The 11,000-student New Orleans school district is made up of just a fraction of public schools in the city: Louisiana’s state-run Recovery School District (RSD) runs 62 New Orleans schools, while the traditional district runs just 20, 14 of which are charter schools. Just how and when schools will return from the RSD to the New Orleans district is unclear. The superintendent job notice says candidates must have a “high tolerance for ambiguity.”

Cash may be able to cite his time in Memphis as a qualification for that requirement. Cash, who became superintendent of Memphis City Schools in 2008 and resigned last January, led the district through preparations for a merger with suburban Shelby County Schools, which involved an evolving school board and contentious debate about the future of the area’s public schools. That merger became official last July.

Cash was also chief when the district was awarded a nationally-touted $90 million teacher effectiveness grant from the Gates Foundation, as the state-run district in Tennessee took over and began running its first schools in Memphis in 2012, and as the charter sector in Memphis began to grow. 

A board had already decided not to renew Cash’s contract after the 2012-13 school year. He officially remained in an advisory role after he resigned, until July 2013. 

Dorsey Hopson II, then the attorney of legacy Memphis City Schools, became interim superintendent after Cash’s departure and was selected to be permanent superintendent of the merged Shelby County Schools system in September. Hopson’s contract is itself up for renewal soon.
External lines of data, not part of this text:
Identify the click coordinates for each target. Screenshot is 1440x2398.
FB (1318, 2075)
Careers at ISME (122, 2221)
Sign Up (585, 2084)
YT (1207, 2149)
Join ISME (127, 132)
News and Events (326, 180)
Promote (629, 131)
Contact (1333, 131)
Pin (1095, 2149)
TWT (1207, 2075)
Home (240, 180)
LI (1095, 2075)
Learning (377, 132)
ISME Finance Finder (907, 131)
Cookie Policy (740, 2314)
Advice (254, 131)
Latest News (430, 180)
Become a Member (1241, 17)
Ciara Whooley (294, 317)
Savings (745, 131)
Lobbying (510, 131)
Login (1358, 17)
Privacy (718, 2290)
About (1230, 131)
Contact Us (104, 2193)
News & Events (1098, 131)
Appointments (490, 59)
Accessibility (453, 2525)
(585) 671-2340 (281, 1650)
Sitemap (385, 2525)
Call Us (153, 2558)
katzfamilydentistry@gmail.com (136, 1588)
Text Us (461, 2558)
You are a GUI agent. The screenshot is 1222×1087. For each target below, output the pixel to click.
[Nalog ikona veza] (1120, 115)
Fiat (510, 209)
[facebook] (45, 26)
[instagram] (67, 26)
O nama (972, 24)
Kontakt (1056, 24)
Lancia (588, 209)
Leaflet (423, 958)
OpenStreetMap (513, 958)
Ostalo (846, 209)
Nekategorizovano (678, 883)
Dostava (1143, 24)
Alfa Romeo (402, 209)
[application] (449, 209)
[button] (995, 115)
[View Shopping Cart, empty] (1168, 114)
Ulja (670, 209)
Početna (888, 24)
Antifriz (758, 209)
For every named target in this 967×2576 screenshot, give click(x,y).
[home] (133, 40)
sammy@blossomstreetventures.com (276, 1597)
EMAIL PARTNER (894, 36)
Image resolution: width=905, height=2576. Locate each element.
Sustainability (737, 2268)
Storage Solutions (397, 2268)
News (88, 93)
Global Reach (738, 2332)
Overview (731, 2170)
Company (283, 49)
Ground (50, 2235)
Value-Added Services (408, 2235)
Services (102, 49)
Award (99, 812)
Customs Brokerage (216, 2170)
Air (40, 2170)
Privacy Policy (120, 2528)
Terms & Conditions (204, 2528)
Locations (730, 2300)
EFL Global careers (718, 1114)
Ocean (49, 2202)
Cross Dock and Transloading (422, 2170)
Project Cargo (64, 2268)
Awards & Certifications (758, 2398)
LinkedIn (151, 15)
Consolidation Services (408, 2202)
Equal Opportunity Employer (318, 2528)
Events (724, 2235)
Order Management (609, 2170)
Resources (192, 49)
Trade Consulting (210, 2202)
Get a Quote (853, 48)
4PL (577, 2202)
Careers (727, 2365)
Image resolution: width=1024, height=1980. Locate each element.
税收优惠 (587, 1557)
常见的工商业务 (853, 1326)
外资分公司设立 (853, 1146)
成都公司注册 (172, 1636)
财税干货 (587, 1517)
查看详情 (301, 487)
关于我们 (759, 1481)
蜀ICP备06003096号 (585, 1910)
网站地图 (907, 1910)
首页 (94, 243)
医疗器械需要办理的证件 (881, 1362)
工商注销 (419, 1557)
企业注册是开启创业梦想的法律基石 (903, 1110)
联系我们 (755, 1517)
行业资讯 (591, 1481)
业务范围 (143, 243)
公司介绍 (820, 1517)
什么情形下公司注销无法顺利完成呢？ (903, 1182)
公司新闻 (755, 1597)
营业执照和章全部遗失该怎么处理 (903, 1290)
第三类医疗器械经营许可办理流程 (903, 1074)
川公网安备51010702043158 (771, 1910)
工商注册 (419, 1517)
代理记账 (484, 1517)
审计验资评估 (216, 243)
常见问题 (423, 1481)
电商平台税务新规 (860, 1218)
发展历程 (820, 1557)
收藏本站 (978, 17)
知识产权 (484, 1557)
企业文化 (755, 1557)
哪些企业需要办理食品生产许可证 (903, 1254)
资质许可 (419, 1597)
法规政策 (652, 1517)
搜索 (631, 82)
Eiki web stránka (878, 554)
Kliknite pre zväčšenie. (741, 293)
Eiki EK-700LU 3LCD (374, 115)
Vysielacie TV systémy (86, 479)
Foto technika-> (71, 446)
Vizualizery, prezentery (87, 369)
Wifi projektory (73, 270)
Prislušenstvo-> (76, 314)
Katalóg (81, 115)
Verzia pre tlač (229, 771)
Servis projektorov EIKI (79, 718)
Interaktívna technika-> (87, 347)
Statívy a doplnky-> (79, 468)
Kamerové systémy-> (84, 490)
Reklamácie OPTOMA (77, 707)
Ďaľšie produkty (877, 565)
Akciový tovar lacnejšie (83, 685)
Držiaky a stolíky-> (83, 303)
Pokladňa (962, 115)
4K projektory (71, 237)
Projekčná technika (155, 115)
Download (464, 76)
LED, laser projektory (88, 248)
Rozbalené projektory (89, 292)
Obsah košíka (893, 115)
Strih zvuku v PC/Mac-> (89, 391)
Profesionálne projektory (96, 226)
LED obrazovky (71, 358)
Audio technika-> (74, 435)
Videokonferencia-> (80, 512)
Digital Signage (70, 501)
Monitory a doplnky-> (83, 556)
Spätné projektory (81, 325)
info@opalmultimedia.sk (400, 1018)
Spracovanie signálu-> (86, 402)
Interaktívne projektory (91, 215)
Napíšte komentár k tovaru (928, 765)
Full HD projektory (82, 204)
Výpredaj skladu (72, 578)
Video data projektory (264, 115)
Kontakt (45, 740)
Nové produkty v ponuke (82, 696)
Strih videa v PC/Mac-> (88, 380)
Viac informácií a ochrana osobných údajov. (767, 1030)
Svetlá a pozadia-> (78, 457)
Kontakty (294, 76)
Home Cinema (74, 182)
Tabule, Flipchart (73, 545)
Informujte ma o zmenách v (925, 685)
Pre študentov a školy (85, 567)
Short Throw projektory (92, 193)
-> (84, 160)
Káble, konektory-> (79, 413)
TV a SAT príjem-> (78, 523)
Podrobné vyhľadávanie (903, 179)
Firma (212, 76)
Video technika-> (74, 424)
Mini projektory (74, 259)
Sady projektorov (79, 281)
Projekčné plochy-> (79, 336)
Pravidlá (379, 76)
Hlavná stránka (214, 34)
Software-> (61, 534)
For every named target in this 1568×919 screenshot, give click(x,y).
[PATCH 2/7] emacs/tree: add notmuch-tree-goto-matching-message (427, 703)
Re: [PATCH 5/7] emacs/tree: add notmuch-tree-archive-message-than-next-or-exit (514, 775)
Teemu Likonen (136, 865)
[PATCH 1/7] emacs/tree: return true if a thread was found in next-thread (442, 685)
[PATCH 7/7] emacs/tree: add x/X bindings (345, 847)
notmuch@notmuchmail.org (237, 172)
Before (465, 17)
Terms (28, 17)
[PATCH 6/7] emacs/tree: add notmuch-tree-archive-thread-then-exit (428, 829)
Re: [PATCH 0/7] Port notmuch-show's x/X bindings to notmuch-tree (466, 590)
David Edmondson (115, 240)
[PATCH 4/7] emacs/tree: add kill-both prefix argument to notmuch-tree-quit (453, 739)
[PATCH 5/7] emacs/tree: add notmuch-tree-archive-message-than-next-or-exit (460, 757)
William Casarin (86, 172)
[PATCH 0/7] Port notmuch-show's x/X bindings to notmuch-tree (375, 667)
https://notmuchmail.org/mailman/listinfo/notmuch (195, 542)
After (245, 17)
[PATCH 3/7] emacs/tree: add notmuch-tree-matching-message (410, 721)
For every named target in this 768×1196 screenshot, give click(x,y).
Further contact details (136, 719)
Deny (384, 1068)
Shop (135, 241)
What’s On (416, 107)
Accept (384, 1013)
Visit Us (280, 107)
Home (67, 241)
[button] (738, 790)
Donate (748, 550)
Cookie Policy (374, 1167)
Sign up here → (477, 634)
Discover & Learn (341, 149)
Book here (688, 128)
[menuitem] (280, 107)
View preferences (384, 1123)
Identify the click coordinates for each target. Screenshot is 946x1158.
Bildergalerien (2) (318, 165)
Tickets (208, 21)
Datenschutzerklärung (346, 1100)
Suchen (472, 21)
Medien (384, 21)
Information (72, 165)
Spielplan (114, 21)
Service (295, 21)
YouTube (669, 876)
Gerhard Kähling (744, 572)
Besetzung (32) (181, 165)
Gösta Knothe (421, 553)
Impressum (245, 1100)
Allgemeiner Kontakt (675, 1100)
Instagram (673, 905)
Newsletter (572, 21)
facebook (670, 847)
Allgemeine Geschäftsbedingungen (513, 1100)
Jon Aitken, who had been superintendent of the suburban Shelby County school system before the suburban and Memphis school systems merged, also resigned last winter but remained in Shelby County, unlike Cash. Aitken will be superintendent of Collierville’s school system.

Second-round interviews for the New Orleans post will take place in June.

Correction: An earlier version of this story misstated the number of schools in the RSD. The RSD has 62 schools in New Orleans, and an additional five schools are run by the state.